TASK PROMPT -
Please look for the string "como" below and report every line in which it occurs.

** Opening RECORDS SHOWN block **

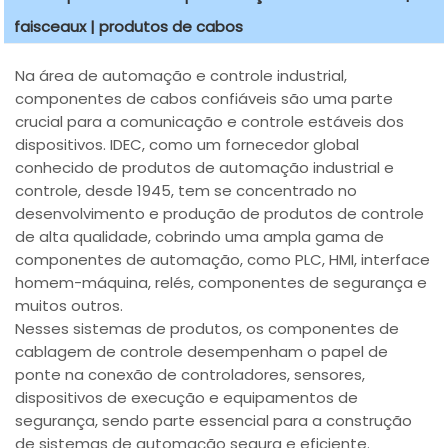
faisceaux | produtos de cabos
Na área de automação e controle industrial,
componentes de cabos confiáveis são uma parte
crucial para a comunicação e controle estáveis dos
dispositivos. IDEC, como um fornecedor global
conhecido de produtos de automação industrial e
controle, desde 1945, tem se concentrado no
desenvolvimento e produção de produtos de controle
de alta qualidade, cobrindo uma ampla gama de
componentes de automação, como PLC, HMI, interface
homem-máquina, relés, componentes de segurança e
muitos outros.
Nesses sistemas de produtos, os componentes de
cablagem de controle desempenham o papel de
ponte na conexão de controladores, sensores,
dispositivos de execução e equipamentos de
segurança, sendo parte essencial para a construção
de sistemas de automação segura e eficiente.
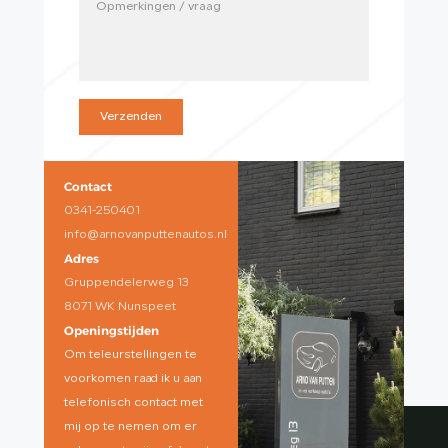
Verzenden
Contact
0341-250401
info@arnovanputtenautos.nl
Adres
Gruppendelerweg 13
8071 WK Nunspeet
Openingstijden
Om teleurstellingen te
voorkomen raad ik u aan
telefonisch contact met
mij op te nemen om er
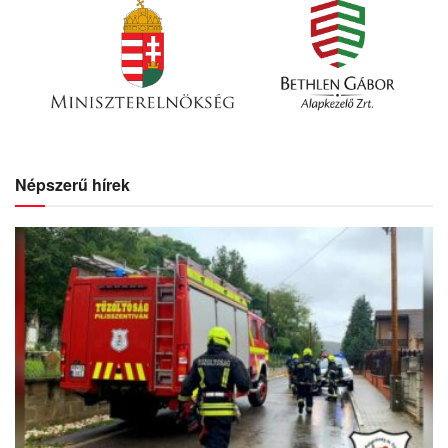
Népszerű hírek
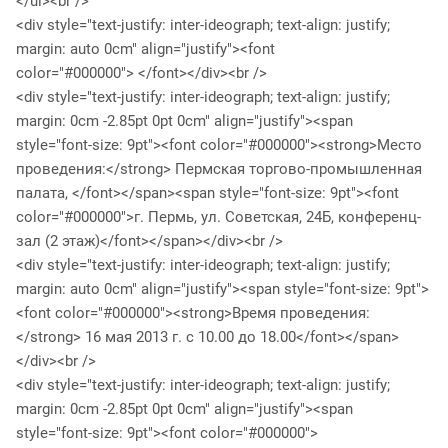
</ul><br />
<div style="text-justify: inter-ideograph; text-align: justify;
margin: auto 0cm" align="justify"><font
color="#000000"> </font></div><br />
<div style="text-justify: inter-ideograph; text-align: justify;
margin: 0cm -2.85pt 0pt 0cm" align="justify"><span
style="font-size: 9pt"><font color="#000000"><strong>Место
проведения:</strong> Пермская торгово-промышленная
палата, </font></span><span style="font-size: 9pt"><font
color="#000000">г. Пермь, ул. Советская, 24Б, конференц-
зал (2 этаж)</font></span></div><br />
<div style="text-justify: inter-ideograph; text-align: justify;
margin: auto 0cm" align="justify"><span style="font-size: 9pt">
<font color="#000000"><strong>Время проведения:
</strong> 16 мая 2013 г. с 10.00 до 18.00</font></span>
</div><br />
<div style="text-justify: inter-ideograph; text-align: justify;
margin: 0cm -2.85pt 0pt 0cm" align="justify"><span
style="font-size: 9pt"><font color="#000000">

** Closing RECORDS SHOWN block **

WRITTEN ANSWER -
dispositivos. IDEC, como um fornecedor global
componentes de automação, como PLC, HMI, interface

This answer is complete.